Exercise directions » Search the data below for the string "roku". Extract every line that contains it.
:: Records provided ::
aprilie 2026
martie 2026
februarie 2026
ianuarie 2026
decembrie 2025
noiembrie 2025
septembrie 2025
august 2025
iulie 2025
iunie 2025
:::
:: Records provided ::
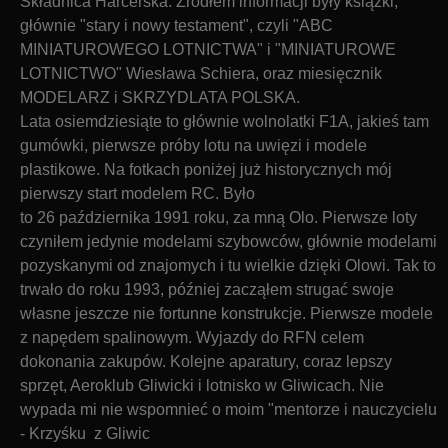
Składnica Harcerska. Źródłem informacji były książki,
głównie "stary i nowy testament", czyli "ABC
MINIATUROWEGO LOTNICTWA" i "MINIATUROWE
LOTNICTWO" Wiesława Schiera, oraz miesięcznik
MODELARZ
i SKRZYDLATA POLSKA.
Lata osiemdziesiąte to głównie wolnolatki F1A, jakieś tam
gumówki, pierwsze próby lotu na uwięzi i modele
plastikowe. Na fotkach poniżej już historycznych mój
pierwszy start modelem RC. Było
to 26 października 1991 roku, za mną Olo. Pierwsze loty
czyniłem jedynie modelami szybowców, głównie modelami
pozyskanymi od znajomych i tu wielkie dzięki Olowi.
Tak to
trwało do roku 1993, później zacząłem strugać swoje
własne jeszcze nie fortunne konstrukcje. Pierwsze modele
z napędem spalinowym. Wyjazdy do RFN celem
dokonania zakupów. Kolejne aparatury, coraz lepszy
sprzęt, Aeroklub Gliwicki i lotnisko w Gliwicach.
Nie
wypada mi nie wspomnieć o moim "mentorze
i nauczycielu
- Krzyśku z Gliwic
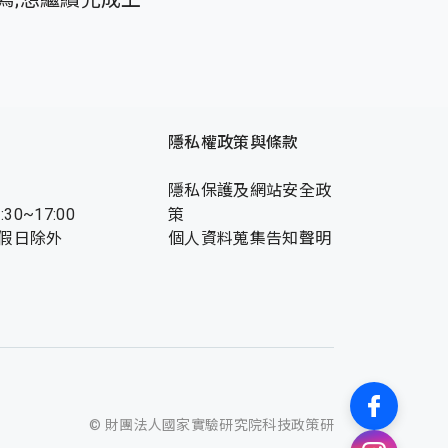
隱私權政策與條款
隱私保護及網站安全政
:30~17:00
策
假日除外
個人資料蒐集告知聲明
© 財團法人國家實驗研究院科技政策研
:::
Output of the exercise »
to 26 października 1991 roku, za mną Olo. Pierwsze loty
trwało do roku 1993, później zacząłem strugać swoje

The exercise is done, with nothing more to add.